> Task goal: From the line containing "LED Flucht­weg­leuch­te Not­aus­gangs­leuch­te - (Pfeil" to the last line of the records below, retype every line exactly and output nothing else.

=-=-=-=-=

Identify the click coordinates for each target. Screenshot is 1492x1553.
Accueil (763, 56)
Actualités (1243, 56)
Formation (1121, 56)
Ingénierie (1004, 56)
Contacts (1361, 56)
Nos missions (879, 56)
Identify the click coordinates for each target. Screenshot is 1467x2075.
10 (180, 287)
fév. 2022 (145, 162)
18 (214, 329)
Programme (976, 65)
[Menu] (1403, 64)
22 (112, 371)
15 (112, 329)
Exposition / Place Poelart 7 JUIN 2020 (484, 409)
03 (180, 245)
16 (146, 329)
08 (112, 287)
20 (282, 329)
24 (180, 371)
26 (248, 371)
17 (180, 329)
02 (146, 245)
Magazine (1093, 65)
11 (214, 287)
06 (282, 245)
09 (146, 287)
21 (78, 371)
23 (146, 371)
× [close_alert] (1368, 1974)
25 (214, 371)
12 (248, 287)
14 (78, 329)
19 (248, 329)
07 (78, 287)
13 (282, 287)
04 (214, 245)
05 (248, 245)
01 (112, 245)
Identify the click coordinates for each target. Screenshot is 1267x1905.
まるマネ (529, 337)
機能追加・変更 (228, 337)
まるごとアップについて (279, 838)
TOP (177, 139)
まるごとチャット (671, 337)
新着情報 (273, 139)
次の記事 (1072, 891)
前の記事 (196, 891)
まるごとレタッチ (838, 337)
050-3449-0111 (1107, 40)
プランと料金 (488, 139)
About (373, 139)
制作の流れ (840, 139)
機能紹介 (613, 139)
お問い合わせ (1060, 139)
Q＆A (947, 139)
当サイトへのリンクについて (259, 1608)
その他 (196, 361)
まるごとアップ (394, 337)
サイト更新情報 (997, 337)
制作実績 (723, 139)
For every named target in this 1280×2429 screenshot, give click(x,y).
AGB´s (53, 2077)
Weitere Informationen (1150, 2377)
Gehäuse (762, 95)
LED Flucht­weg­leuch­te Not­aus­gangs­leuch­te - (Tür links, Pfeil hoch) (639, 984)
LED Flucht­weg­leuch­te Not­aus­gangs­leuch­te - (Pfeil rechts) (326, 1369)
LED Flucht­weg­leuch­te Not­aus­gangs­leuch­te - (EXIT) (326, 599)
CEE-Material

=-=-=-=-=

> Response area:
LED Flucht­weg­leuch­te Not­aus­gangs­leuch­te - (Pfeil rechts) (326, 1369)
LED Flucht­weg­leuch­te Not­aus­gangs­leuch­te - (EXIT) (326, 599)
CEE-Material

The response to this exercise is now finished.